Моонзунд - Валентин Пикуль 49 стр.


* * *

"Победитель" (под флагом Пилсудского) работал артиллерией так, что скоро со стволов орудий отлетела сгоревшая краска. Уже с третьего залпа флагман XI дивизиона накрыл головной эсминец противника. Бой шел все время на отходном маневре: в пересечках курсов, в острых галсах зигзагов. Дали лаконичное радио Старку: пусть приходит, они погибают, но не сдаются (обычная формула русского флота).

"Константин", выручая флагмана, покрывал его дымом, чтобы "Победитель" сумел выскочить из бесчисленных вилок. За эту помощь товарищу "Константин" поплатился взрывом под кормой и получил течь в румпельном отсеке. На флагмане выбило все стекла в ходовой рубке, осколками изранило лица и руки многих людей. Снаряд врага разрушил первое орудие. "Забияка" и "Константин", будучи постоянно в накрытиях, тоже лишились по одной пушке. "Забияка" получил опасное проседание палубы, но оставался молодцом. Под резким углом к противнику он вводил в действие и носовую пушку, обратив ее в корму – на противника, и дуло пушки касалось надстроек. При стрельбе из нее ветер боя проникал даже в рубки, комкая на столах карты, как ненужные газеты. Три эсминца противника, избитые вконец, уже погибали наверняка, и теперь Пилсудский перестроил корабли во фронт, отводя их в глубину Кассарского плеса... Скорость была увеличена!

Матросы с "Грома" кричали на "Храбрый":

– Отходите и вы! Бросайте нас... руби концы!..

Отходящий по левому траверзу дивизион развел высоченную волну. Нахлынув, она раздвинула два корабля, спаянные тросами, и буксиры лопнули. От бешеной качки люди падали за борт – прямо в мазут. "Храбрый" не ушел: Ренненкампф подвалил канлодку своей кормой под нос "Грома". Стали забирать на палубу якорь с "Грома", чтобы тянуть его дальше – на цепях. Большая волна с моря губила все усилия. Пенистый вал надвинул "Храброго" на бак эсминца, раздался хряск металла, леерные стойки падали, как кегли. Якорь полетел за борт, а цепь на разлете перебила ноги боцману.

– Уходите! – кричали громовцы. – Мы еще постоим за себя...

Немецкий снаряд разбросал палубную команду, переборка рубки окрасилась кровью. Двое раненых на коленях гнулись от боли в дугу и, казалось, отбивали прощальные поклоны "Храброму".

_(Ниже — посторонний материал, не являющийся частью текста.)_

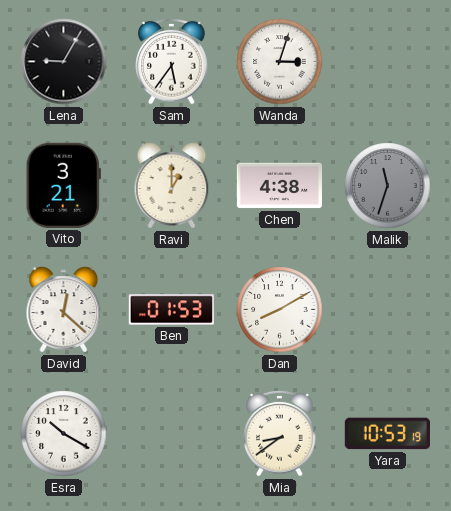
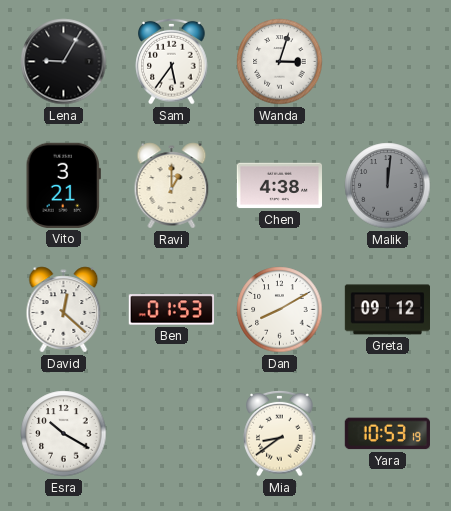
Malik: 11:33 -> 12:01
Greta: none -> 09:12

– Уходите, – стонали они. – Уходите... мы сами...

Ваксмут передал на мостик канлодки – Ренненкампфу:

– Забирай моих людей. Все кончено. Я остаюсь...

Механик Малышев, полуголый, весь в грязи и кровище, еще пытался остановить приток воды. В ряд с матросами он, словно кузнец, работал пудовым мушкелем. В нижних отсеках люди стояли уже по горло в воде... Ренненкампф призывал команду "Грома":

– Вы же сгорите! Прыгайте на меня... быстро, быстро!

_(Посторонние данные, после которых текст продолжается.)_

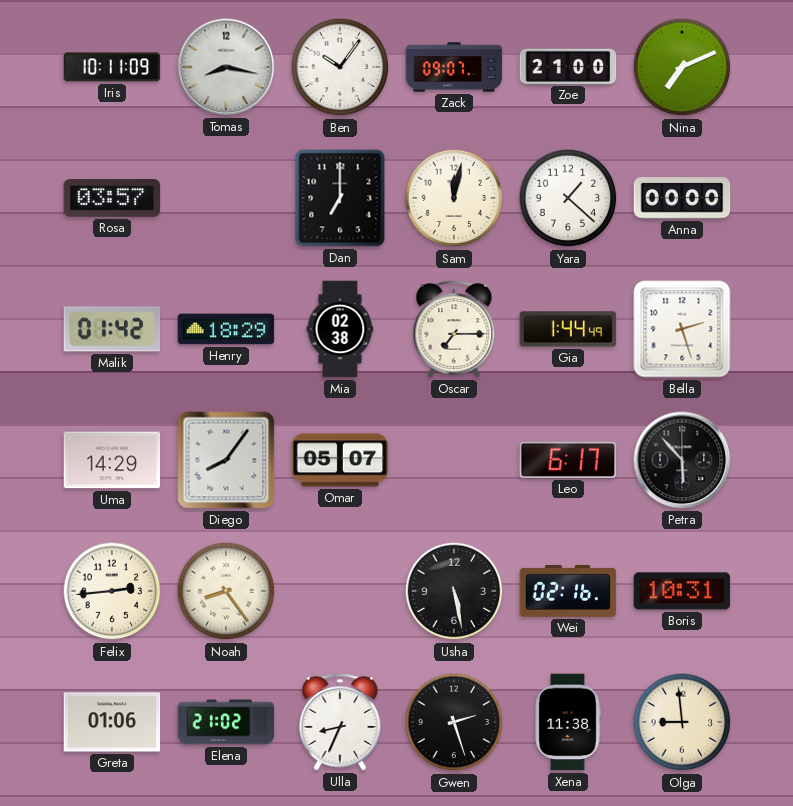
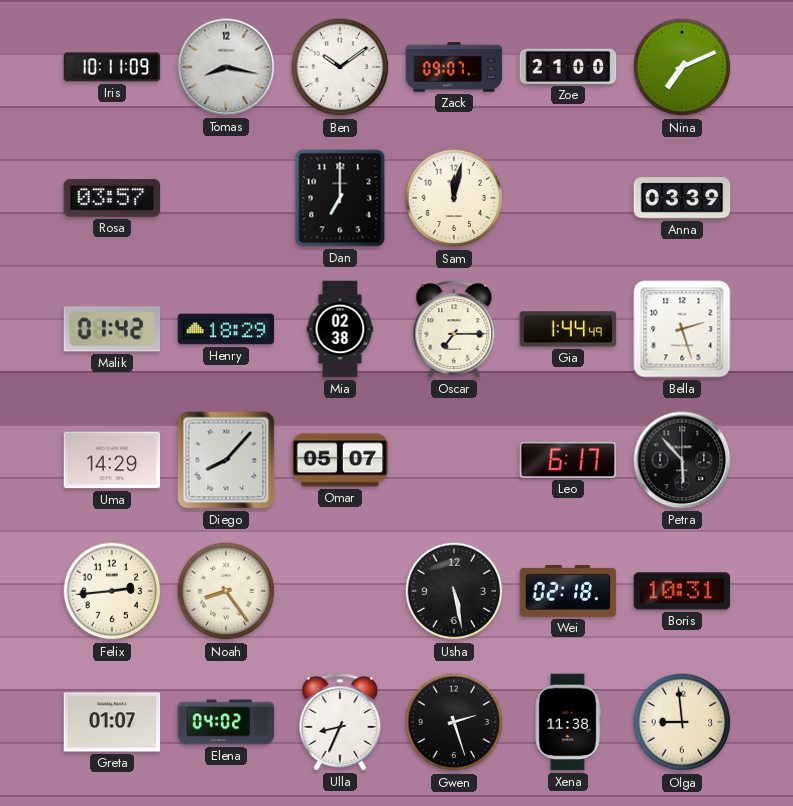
Ben: 10:06 -> 10:09
Yara: 1:22 -> none
Anna: 00:00 -> 03:39
Diego: 8:06 -> 8:07
Wei: 02:16 -> 02:18
Greta: 01:06 -> 01:07
Elena: 21:02 -> 04:02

Во всей этой неразберихе автоматом стучало четвертое орудие "Грома"; лейтенант Севастьянов, как рядовой матрос, подавал снаряды на пушку. Из рубки выскочил штурман Блинов, швырял в огонь мазута, прямо в горящее море, секретные книги и своды радиокодов. Только это расставание с "секретами" убедило громовцев, что с эсминцем навеки покончено. Ваксмут, облокотясь с мегафоном на обвес мостика, возвышался надо всеми в облаке дыма и пара:

– Прощайте, ребятки! Благодарю вас за службу!

Предсудкома Соловьев сиганул на мостик:

– Вниз!

– Я не пойду, – был ответ...

Когда его стали брать силой, Ваксмут вцепился в телеграф, не желая расставаться с кораблем:

– Прочь... не держите меня! Я помру с ним...

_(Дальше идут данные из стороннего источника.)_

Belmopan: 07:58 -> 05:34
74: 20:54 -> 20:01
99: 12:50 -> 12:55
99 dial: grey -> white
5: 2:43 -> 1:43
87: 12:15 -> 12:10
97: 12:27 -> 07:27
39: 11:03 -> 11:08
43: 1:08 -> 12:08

Его стащили вниз, перекинули на канонерку. Не хотел уходить и механик Николай Малышев – тоже отбивался в азарте. Матросы скрутили его, как буйнопомешанного, потащили на "Храбрый":

– Жить надо, мех! Какого хрена психуешь?

Ренненкампф глянул через обвес на палубу, где муторно и нехорошо колыхалась толпа мокрых, окровавленных и обваренных кипятком людей.

– Лишние, ходи вниз! – объявил он с мостика...

А когда между бортами кораблей уже образовался провал метра в три, с "Храброго" вдруг метнулась на "Гром" большая сильная тень человека. Распластав руки, Семенчук перепрыгнул обратно.

На "Гром"!..

* * *

"Храбрый" на отходе получил еще одно попадание. Снаряд врезался в "самоварную" над люком жилой палубы. В один миг не стало шестерых ребят с канлодки и одиннадцати спасенных с "Грома".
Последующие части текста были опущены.